There are many fads, subcultures, and quite frankly useless practices that are adopted into the construction industry. Many times these prove to be useless endeavors that, when we look at them in retrospect, have wasted time and resources and did not promote the positive trajectory of the industry over long term.
Big Room, a lean practice, is not a practice that falls into one the above mentioned trends. Big Room is a practice that does not just encourage communication and collaboration among the project teams it demands it. What is the basic idea of Big Room? Communication…and a lot of it.
A Big Room in a construction setting gives the opportunity for open (and at times, unfiltered) communication between subcontractors, designers, and management teams as they sit together and discuss the ebbs and flows of the construction project on a weekly basis.
Topics are then discussed on very focused levels – from project restraints/constraints, delivery dates and times, issues and actions, as well as upcoming inspections and coordination to name a few. Fostering discussions focused around these standardized topics creates healthy conversation that is then documented in the form of tables, charts, and schedules that are then posted for all of the project staff to see.
Let us look at an example of how this may benefit your job beyond the standard way of thinking. For the sake of an example, let’s create a fictional job called Project Hammerhead. Project Hammerhead is a large data processing facility that has a very intricate M/E/P system that has taken months, if not years, of modeling and preconstruction to get all of the right materials, systems, and teams in place.
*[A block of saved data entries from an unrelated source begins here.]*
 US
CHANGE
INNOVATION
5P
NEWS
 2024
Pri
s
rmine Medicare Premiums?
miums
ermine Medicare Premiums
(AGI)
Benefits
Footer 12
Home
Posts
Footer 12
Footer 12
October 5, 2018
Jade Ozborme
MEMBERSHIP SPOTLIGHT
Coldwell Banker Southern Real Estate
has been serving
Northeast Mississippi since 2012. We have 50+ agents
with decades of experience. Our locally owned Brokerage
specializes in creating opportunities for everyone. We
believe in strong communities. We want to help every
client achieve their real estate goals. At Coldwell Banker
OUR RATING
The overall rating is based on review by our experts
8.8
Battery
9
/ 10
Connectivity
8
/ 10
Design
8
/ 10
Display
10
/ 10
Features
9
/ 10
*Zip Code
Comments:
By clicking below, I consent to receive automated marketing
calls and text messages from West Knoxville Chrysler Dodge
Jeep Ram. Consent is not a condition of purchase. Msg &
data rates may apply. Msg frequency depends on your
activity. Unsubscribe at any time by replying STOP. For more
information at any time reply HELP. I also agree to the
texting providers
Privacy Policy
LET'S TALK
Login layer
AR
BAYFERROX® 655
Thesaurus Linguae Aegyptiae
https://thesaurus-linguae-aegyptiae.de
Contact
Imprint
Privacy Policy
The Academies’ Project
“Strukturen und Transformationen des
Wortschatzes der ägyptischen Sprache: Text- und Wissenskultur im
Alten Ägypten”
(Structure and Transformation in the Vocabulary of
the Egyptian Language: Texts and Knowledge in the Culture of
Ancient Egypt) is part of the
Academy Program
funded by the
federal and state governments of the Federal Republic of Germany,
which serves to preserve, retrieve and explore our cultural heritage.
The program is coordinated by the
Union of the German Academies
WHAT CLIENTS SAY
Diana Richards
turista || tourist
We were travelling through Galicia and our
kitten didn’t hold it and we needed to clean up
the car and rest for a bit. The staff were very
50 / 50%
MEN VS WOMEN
The first construction step is always designing the schedule. Now, for most of history, the general contractor would have built a schedule with milestone dates getting input from subcontractors regarding lead-times, durations, and output, much like we still do using lean practices, and the communication would have ended there.
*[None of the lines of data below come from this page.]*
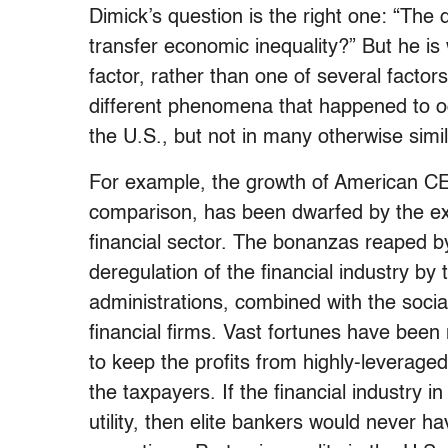
Dimick’s question is the right one: “The 
transfer economic inequality?” But he is 
factor, rather than one of several factors
different phenomena that happened to oc
the U.S., but not in many otherwise simila
For example, the growth of American CEO 
comparison, has been dwarfed by the exp
financial sector. The bonanzas reaped by
deregulation of the financial industry b
administrations, combined with the sociali
financial firms. Vast fortunes have been
to keep the profits from highly-leverage
the taxpayers. If the financial industry i
utility, then elite bankers would never 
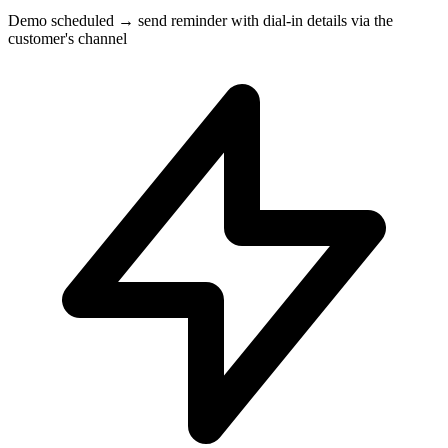
Demo scheduled → send reminder with dial-in details via the
customer's channel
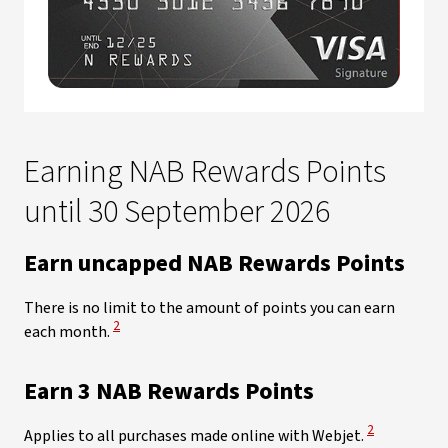
Earning NAB Rewards Points
until 30 September 2026​
Earn uncapped NAB Rewards Points
There is no limit to the amount of points you can earn
View Disclaimer
2
each month.
Earn 3 NAB Rewards Points
View Disclaim
2
Applies to all purchases made online with Webjet.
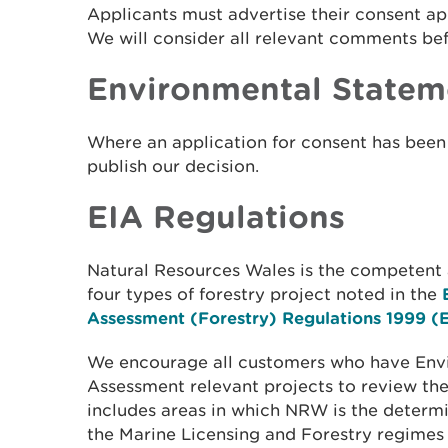
Applicants must advertise their consent ap
We will consider all relevant comments be
Environmental Statem
Where an application for consent has bee
publish our decision.
EIA Regulations
Natural Resources Wales is the competent a
four types of forestry project noted in the
Assessment (Forestry) Regulations 1999 (
We encourage all customers who have Env
Assessment relevant projects to review the 
includes areas in which NRW is the determi
the Marine Licensing and Forestry regimes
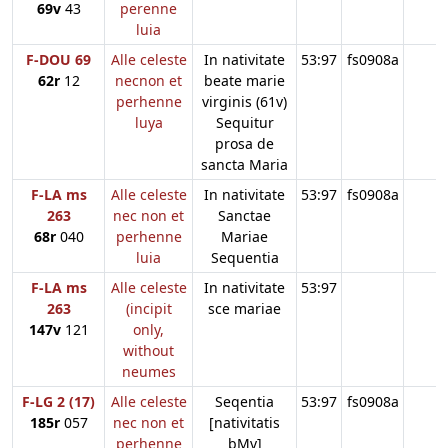
69v
43
perenne
luia
F-DOU 69
Alle celeste
In nativitate
53:97
fs0908a
62r
12
necnon et
beate marie
perhenne
virginis (61v)
luya
Sequitur
prosa de
sancta Maria
F-LA ms
Alle celeste
In nativitate
53:97
fs0908a
263
nec non et
Sanctae
68r
040
perhenne
Mariae
luia
Sequentia
F-LA ms
Alle celeste
In nativitate
53:97
263
(incipit
sce mariae
147v
121
only,
without
neumes
F-LG 2 (17)
Alle celeste
Seqentia
53:97
fs0908a
185r
057
nec non et
[nativitatis
perhenne
bMv]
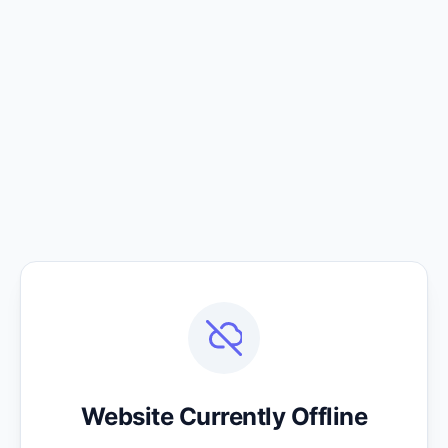
Website Currently Offline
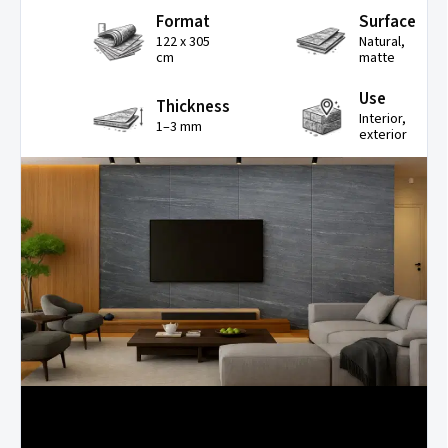
Format
Surface
122 x 305
Natural,
cm
matte
Use
Thickness
Interior,
1–3 mm
exterior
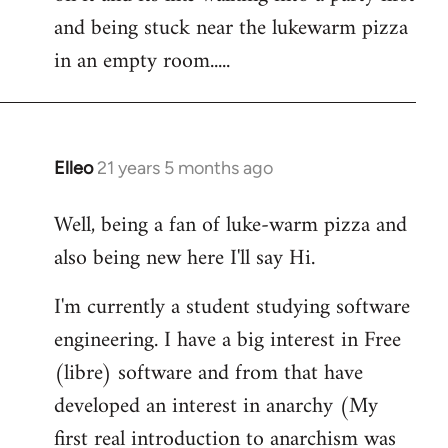
libcom.org
and being stuck near the lukewarm pizza
in an empty room.....
Elleo
21 years 5 months ago
In
reply
Well, being a fan of luke-warm pizza and
to
also being new here I'll say Hi.
Welcome
by
I'm currently a student studying software
libcom.org
engineering. I have a big interest in Free
(libre) software and from that have
developed an interest in anarchy (My
first real introduction to anarchism was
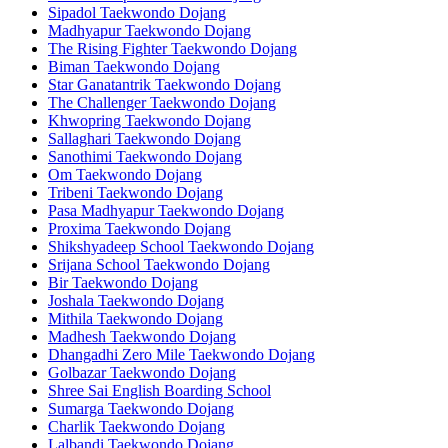
Sipadol Taekwondo Dojang
Madhyapur Taekwondo Dojang
The Rising Fighter Taekwondo Dojang
Biman Taekwondo Dojang
Star Ganatantrik Taekwondo Dojang
The Challenger Taekwondo Dojang
Khwopring Taekwondo Dojang
Sallaghari Taekwondo Dojang
Sanothimi Taekwondo Dojang
Om Taekwondo Dojang
Tribeni Taekwondo Dojang
Pasa Madhyapur Taekwondo Dojang
Proxima Taekwondo Dojang
Shikshyadeep School Taekwondo Dojang
Srijana School Taekwondo Dojang
Bir Taekwondo Dojang
Joshala Taekwondo Dojang
Mithila Taekwondo Dojang
Madhesh Taekwondo Dojang
Dhangadhi Zero Mile Taekwondo Dojang
Golbazar Taekwondo Dojang
Shree Sai English Boarding School
Sumarga Taekwondo Dojang
Charlik Taekwondo Dojang
Lalbandi Taekwondo Dojang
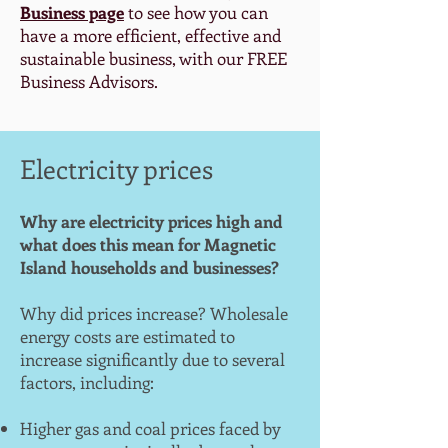
Business page
to see how you can
have a more efficient, effective and
sustainable business, with our FREE
Business Advisors.
Electricity prices
Why are electricity prices high and
what does this mean for Magnetic
Island households and businesses?
Why did prices increase? Wholesale
energy costs are estimated to
increase significantly due to several
factors, including:
Higher gas and coal prices faced by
A schedule would then have been etched into a stone tablet and the rest would’ve been history. Today, in a lean approach, we build schedules as organic references pointing us in the direction of that hard end date. It’s what happens between the start and finish that has revolutionized construction.
In the scenario of Project Hammerhead, we have spent millions of dollars and months of time designing and laying out the perfect project on paper, so why stop there? We have a schedule that is a great baseline to get us from point A to point B; but as we all know, things never seem to happen as we plan.
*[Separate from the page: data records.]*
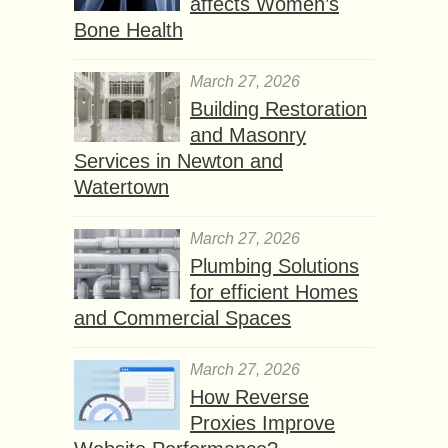
affects Women’s
Bone Health
March 27, 2026
Building Restoration
and Masonry
Services in Newton and
Watertown
March 27, 2026
Plumbing Solutions
for efficient Homes
and Commercial Spaces
March 27, 2026
How Reverse
Proxies Improve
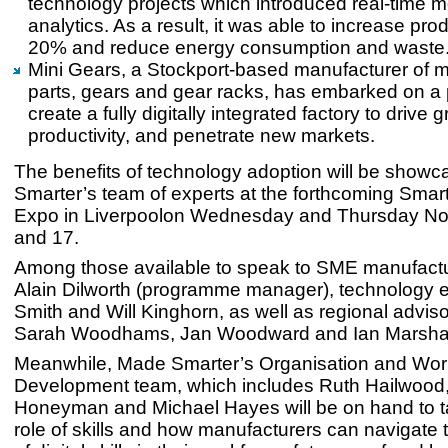
technology projects which introduced real-time m
analytics. As a result, it was able to increase prod
20% and reduce energy consumption and waste
Mini Gears, a Stockport-based manufacturer of 
parts, gears and gear racks, has embarked on a p
create a fully digitally integrated factory to drive
productivity, and penetrate new markets.
The benefits of technology adoption will be show
Smarter’s team of experts at the forthcoming Smar
Expo in Liverpoolon Wednesday and Thursday N
and 17.
Among those available to speak to SME manufactur
Alain Dilworth (programme manager), technology 
Smith and Will Kinghorn, as well as regional advi
Sarah Woodhams, Jan Woodward and Ian Marshal
Meanwhile, Made Smarter’s Organisation and Wor
Development team, which includes Ruth Hailwood
Honeyman and Michael Hayes will be on hand to ta
role of skills and how manufacturers can navigate 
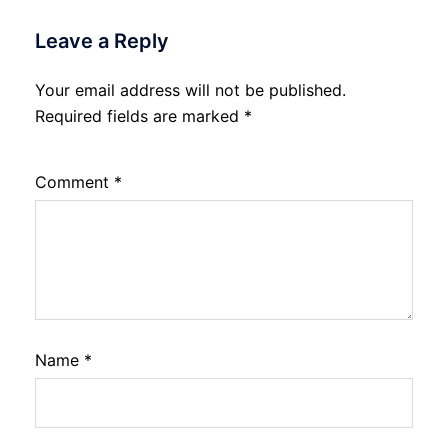
Leave a Reply
Your email address will not be published.
Required fields are marked
*
Comment
*
Name
*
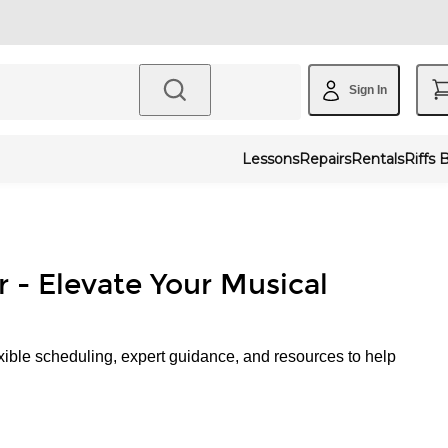
Sign In
Lessons
Repairs
Rentals
Riffs 
r - Elevate Your Musical
xible scheduling, expert guidance, and resources to help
At Project Hammerhead the project is moving right along and we are putting up thousands of board feet of gypsum board daily; hundreds upon hundreds of lineal feet of pipe, duct-work, and conduit are being laid as fast as they are taken off the truck. Production is good! This in itself is in no way a problem – but it can become a logistical nightmare.
At Project Hammerhead the drywall contractor is moving slightly faster than schedule and because of an unforeseen issue with the availability of petroleum, plastics have become a commodity. In-wall inspections are scheduled to happen on Area A and the electrical conduit is not even on-site yet. The schedule clearly shows that once we have the in-wall inspection on Area A, there is no time to waste, we are going to hang drywall on the backside of the walls before moving to Area B.
In the days of ride or die to the day of the schedule, the unforeseen conditions of a petroleum shortage 7,500 miles away would have resulted in back charges being muscled onto subcontractors and then handed down to suppliers, in some cases, litigation and expulsion from jobs. When the right hand did not know what the left was doing, mid-job dates were gospel and communication and flexibility were nil.
Fast-forward to Hammerhead, the entire project team (project managers, superintendents, foreman, etc.) sits together weekly, discussing; production, restraints, weather, schedule, manpower and deliveries. In this discussion, they realize the time restraint that the petroleum shortage is putting on the production of PVC and foresee the reality, collectively, that the conduits will not be completed in time to follow the schedule as originally set. Instead of arguing and placing blame for the disruption, the team creates a new path together to compensate for the supply shortage.
Lean Construction gives each project the best opportunity to succeed. It’s less about personal and company recognition and more about a collective team approach that emphasizes successful projects. Big Room is a practice that will bring your job greater efficiency by identifying deficiencies sooner, breeding greater opportunity for more practical solutions.